A new study suggests both men and women might be better off looking into…scrapbooking.
An Opinion Matters study surveyed 2,040 adults in the United Kingdom, and found that 80% of respondents “were happiest when reminiscing about old times with friends and family.”
Chocolate (at 17%) and “even sex (38%)” fell behind reminiscing (45%) in providing “a greater, more prolonged emotional boost.”
What events produced the happiest memories?
1. the birth of their children, 45%
2. a particular holiday, 32%
3. meeting their partner, 30%
4. Christmas, birthdays and other celebrations (% not given)
5. wedding day, just over 20%.
The least popular “favorite memory” was a job promotion, cited by only 4% of respondents.
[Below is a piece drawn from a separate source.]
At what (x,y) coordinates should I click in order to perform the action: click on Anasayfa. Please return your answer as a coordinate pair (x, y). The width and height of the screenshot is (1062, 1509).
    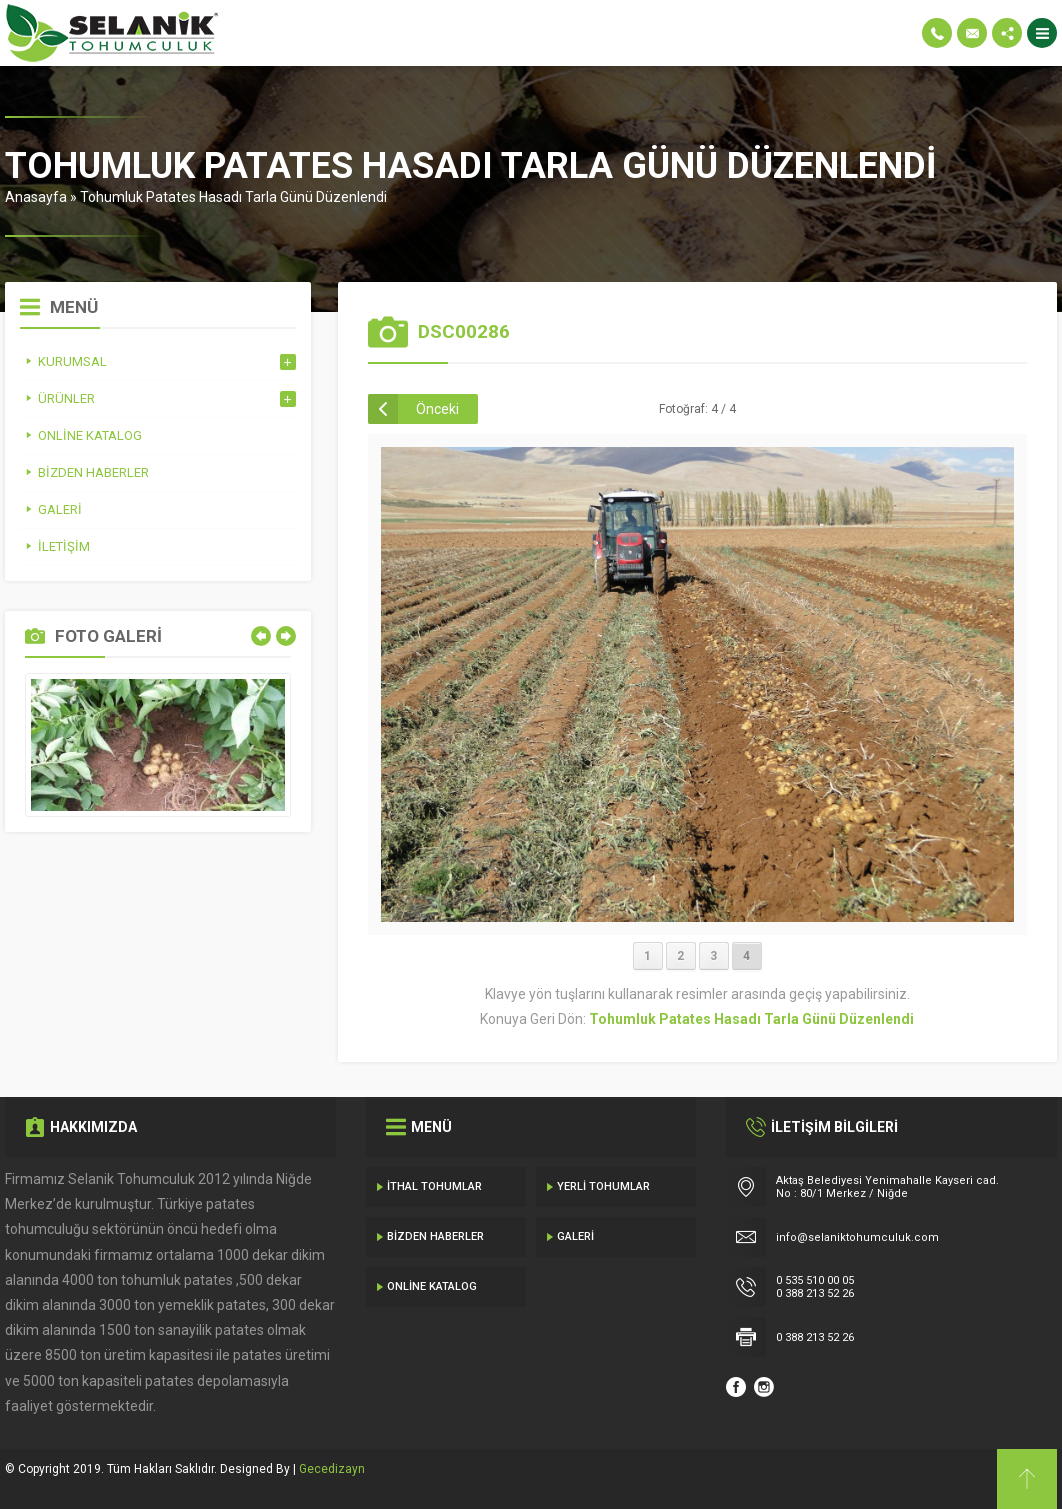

Singles seeking affirmation through climbing the institutional ladder perhaps?
The survey also asked about the type of reminiscing that gave the “biggest emotional lift,” and found that “looking through old photos of happy times” came in first, at 53%. Recalling the past in conversations with relatives gave the second highest emotional boost, at 36%. In third place (25%) was looking at photos of parents and grandparents.
The study’s sponsor, Richard Grant, released the findings today in conjunction with the launch of lifetile, a free online service he created that allows users to “securely build and organise the story of their life and share it, or parts of it, with the people who matter most.” He notes that:
Lifetile is a way to move forward from the shoebox of photos under the bed and the 10,000 random photos posted on our flickr accounts to build and share with loved ones a coherent story of our lives and those people and events most important to us.
Why would reminiscing about the past rank higher than current experiences, which would seem to be more vivid at least? There is evidence from neuroscience that our minds revise and embellish our memories, making them less factual and, perhaps, more happy (or more frightening) than the circumstances actually were.
But I think the answer lies in the fact that chocolates and sexual intimacy (even with a beloved spouse) are not nearly enough to fulfill the longings of the human heart and certainly not for very long. Lasting happiness is found in self-giving, offering and receiving real love—the sacrificial kind where the best interests and needs of another (one hopes, many others) are put ahead of our own. Pope St. John Paul II has identified this as the very meaning of human life.
At the birth of their first child, I think that most parents find themselves overwhelmed by emotions they never before experienced—a love (there should be another word for it!) for the little creature they are now able to hold that is palpable. After the birth of my first grandchild, my daughter confided, "I never really understood how much you love me until now." And subsequent births recapture that joy in the bonding of family members.
As for those who recall vacation travel with the greatest happiness, don’t imagine that they were traveling alone. Have you ever gone to a movie alone? The pleasure is so little compared to sharing the experience with family or friends.